§ **Your goal**: Report, as a bare number, how many lines of the entries below contain "dieses".

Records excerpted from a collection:

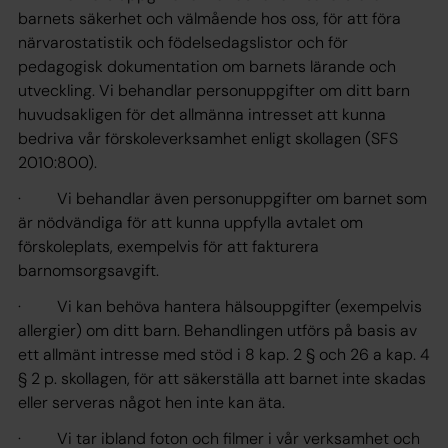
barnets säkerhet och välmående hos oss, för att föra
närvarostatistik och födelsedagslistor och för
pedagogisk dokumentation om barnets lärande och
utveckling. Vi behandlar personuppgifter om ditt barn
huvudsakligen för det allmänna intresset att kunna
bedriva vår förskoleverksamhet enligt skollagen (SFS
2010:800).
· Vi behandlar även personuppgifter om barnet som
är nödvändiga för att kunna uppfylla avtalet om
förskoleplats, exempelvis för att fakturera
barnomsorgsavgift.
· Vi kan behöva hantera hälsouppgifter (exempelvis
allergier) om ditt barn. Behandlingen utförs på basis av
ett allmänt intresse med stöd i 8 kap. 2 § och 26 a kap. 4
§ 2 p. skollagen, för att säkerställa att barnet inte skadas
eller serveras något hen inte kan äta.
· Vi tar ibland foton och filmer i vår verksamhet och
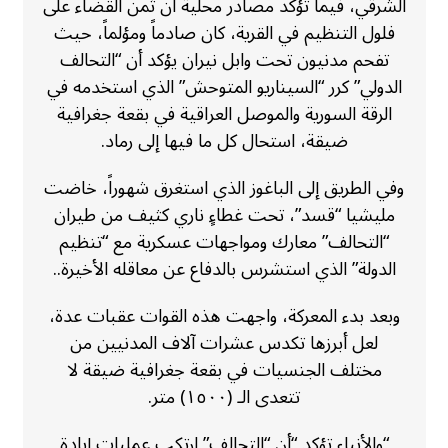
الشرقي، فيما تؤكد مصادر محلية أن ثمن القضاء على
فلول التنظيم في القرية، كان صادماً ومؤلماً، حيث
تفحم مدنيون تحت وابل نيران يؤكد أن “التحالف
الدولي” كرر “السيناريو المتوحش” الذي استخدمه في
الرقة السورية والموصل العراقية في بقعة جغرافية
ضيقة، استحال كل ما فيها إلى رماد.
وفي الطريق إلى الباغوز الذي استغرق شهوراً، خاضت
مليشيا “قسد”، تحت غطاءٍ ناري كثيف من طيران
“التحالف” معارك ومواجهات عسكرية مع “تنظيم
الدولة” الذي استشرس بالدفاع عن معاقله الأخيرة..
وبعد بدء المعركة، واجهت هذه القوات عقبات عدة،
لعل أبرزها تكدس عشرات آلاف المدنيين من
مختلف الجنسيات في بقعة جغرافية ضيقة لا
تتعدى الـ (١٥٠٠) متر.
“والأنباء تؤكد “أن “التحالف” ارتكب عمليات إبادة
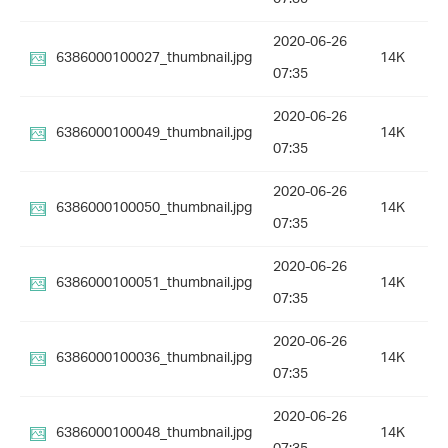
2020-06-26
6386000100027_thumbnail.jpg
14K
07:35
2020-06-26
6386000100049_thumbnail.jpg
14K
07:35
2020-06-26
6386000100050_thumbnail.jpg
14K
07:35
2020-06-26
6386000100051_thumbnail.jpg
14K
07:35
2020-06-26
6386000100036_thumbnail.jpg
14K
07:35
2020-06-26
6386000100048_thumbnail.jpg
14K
* * *
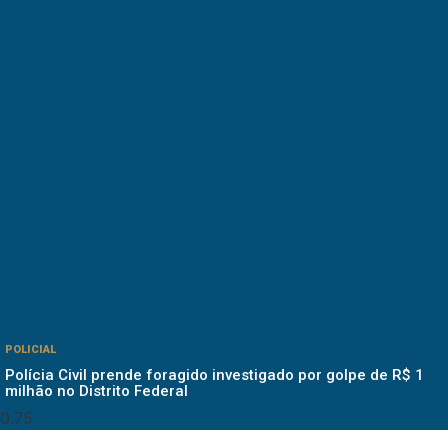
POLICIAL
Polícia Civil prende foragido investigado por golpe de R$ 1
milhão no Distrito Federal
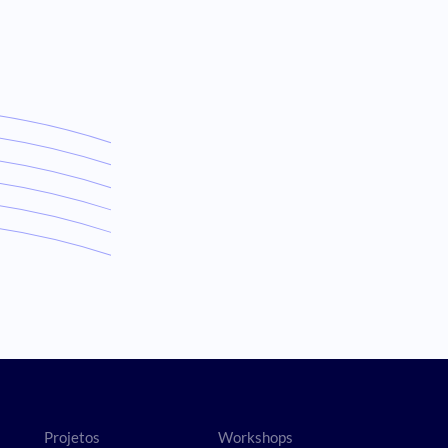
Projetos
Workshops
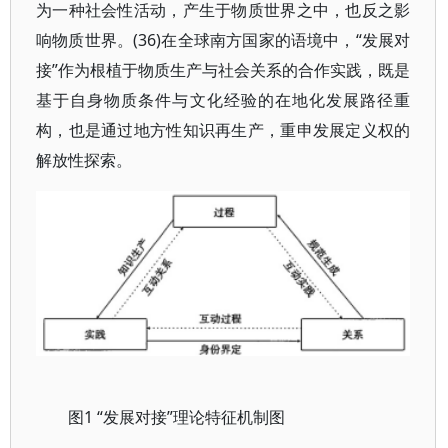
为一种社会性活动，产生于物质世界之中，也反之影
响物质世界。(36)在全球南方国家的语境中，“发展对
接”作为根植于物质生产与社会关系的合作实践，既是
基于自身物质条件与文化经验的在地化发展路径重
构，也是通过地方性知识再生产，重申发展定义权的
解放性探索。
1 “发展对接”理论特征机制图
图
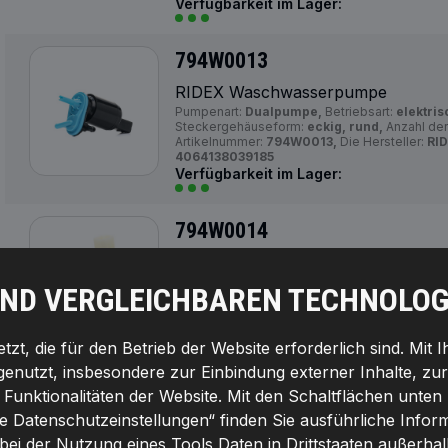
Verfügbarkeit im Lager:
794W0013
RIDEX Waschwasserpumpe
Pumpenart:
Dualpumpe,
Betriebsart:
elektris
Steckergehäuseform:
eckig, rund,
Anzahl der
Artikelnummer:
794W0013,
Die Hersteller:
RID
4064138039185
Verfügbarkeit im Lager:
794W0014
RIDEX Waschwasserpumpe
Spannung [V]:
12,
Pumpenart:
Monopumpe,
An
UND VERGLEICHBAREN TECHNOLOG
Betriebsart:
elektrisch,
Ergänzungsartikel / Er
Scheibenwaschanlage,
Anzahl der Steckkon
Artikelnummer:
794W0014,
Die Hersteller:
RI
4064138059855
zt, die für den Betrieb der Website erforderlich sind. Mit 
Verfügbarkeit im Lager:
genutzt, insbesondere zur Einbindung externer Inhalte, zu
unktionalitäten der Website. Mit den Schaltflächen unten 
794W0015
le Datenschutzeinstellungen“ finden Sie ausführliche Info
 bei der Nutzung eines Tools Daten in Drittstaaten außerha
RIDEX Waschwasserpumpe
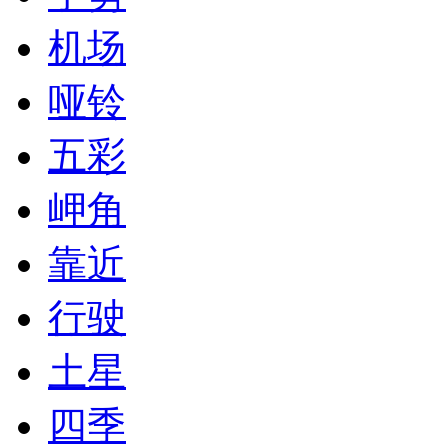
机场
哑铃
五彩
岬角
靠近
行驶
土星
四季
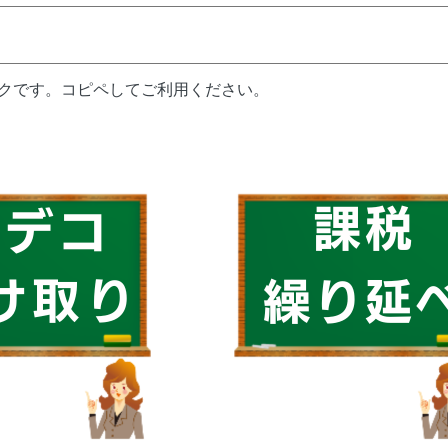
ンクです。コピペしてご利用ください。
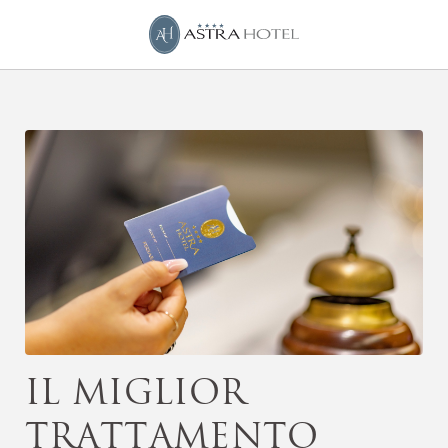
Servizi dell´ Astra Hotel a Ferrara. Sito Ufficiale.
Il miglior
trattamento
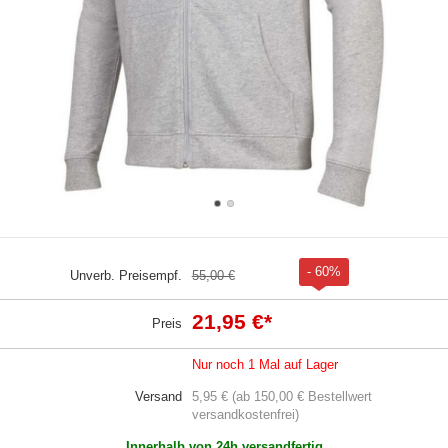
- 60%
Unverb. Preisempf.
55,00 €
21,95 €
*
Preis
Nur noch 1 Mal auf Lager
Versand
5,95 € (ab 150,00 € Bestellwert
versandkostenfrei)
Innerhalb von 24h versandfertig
...
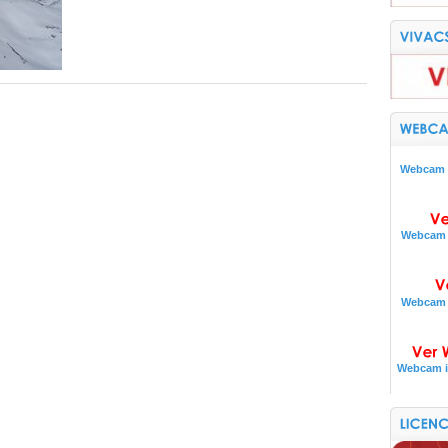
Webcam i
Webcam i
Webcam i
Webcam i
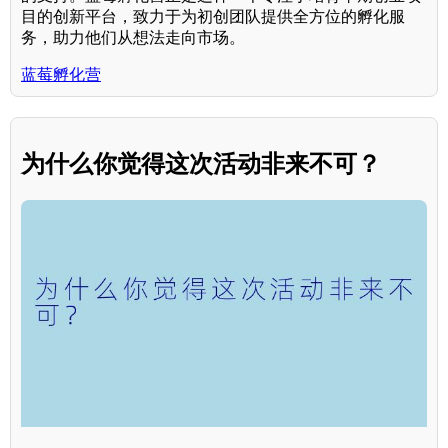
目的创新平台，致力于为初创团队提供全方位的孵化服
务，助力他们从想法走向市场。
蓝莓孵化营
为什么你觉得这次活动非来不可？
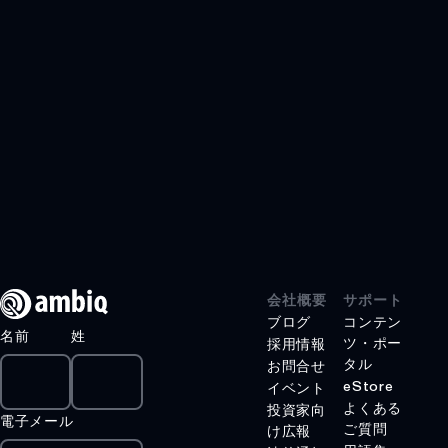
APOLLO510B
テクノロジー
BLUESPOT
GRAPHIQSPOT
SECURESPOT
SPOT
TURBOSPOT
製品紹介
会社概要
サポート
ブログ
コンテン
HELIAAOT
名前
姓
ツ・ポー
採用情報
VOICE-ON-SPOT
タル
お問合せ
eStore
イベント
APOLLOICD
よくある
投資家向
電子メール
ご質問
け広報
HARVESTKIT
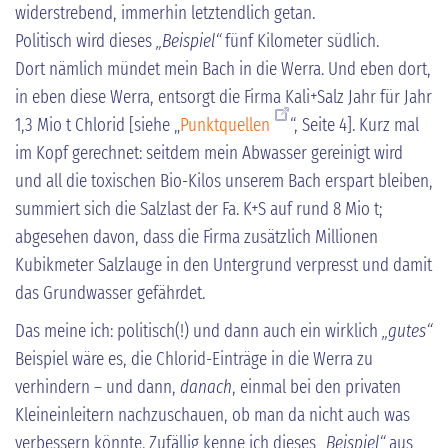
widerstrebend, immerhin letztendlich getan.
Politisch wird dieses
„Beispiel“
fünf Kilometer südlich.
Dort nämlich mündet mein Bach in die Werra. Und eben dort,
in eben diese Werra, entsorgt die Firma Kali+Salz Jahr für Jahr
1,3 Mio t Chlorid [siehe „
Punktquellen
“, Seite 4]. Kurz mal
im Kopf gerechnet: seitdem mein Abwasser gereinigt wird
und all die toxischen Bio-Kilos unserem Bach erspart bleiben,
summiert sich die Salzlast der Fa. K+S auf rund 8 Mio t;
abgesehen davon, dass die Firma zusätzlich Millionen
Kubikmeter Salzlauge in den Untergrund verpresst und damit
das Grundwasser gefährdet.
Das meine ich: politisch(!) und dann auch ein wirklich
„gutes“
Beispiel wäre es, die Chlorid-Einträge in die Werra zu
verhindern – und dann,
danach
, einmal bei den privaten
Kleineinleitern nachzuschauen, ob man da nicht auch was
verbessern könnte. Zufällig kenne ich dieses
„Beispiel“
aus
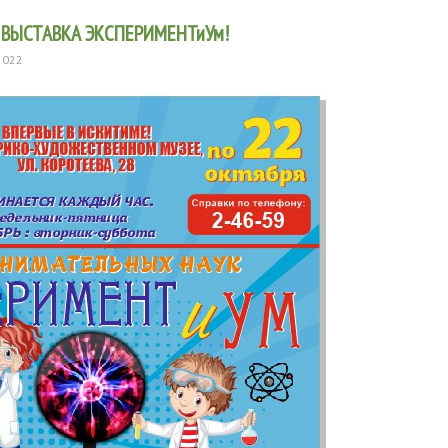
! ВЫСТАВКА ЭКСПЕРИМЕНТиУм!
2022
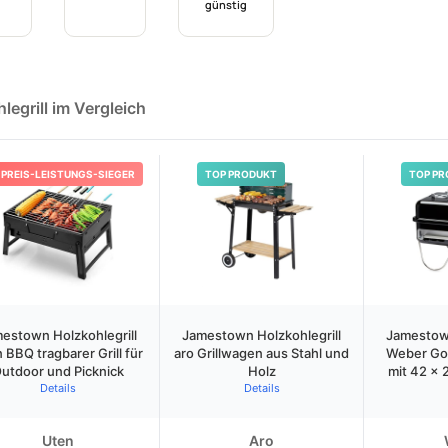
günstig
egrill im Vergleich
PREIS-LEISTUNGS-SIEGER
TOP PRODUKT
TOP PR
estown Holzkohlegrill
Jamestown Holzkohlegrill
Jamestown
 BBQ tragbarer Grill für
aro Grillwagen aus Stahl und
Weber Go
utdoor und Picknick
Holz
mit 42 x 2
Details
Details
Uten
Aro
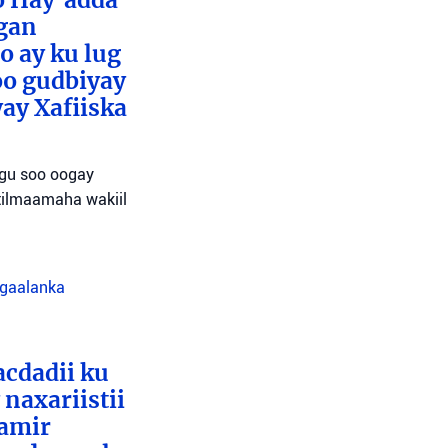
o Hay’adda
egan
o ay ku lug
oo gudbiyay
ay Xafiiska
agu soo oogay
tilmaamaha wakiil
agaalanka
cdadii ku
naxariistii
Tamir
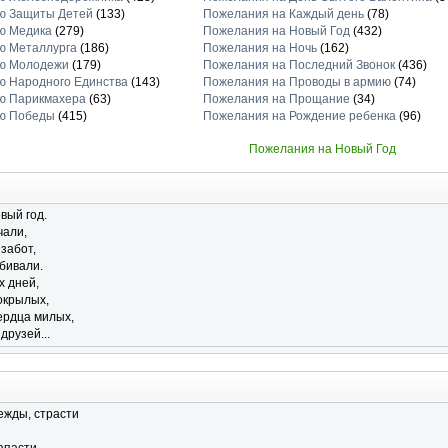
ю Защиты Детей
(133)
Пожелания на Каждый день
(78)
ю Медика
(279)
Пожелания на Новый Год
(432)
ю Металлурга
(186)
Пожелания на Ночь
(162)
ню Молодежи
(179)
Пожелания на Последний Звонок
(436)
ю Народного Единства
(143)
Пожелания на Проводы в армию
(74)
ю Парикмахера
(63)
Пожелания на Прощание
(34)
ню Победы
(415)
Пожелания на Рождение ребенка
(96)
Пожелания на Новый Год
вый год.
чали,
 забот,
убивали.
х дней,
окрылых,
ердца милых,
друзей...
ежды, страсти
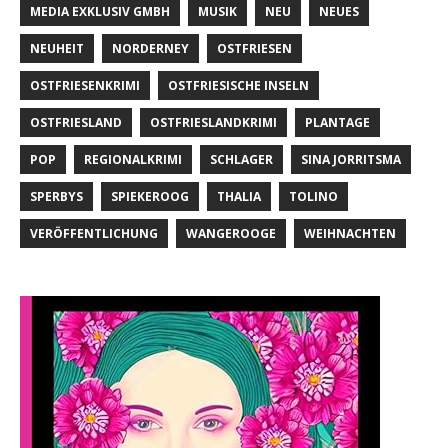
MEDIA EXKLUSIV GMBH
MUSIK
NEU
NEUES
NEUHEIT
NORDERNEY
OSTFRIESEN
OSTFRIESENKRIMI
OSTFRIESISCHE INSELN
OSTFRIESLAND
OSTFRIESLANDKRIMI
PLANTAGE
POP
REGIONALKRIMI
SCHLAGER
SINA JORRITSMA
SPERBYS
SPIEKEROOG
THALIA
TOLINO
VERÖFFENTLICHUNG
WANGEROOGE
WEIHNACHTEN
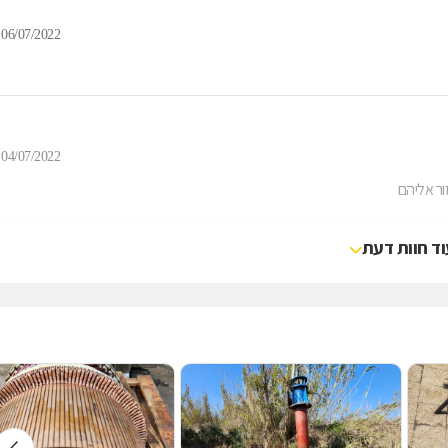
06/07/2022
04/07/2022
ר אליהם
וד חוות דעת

§ **Answer to this exercise**: 2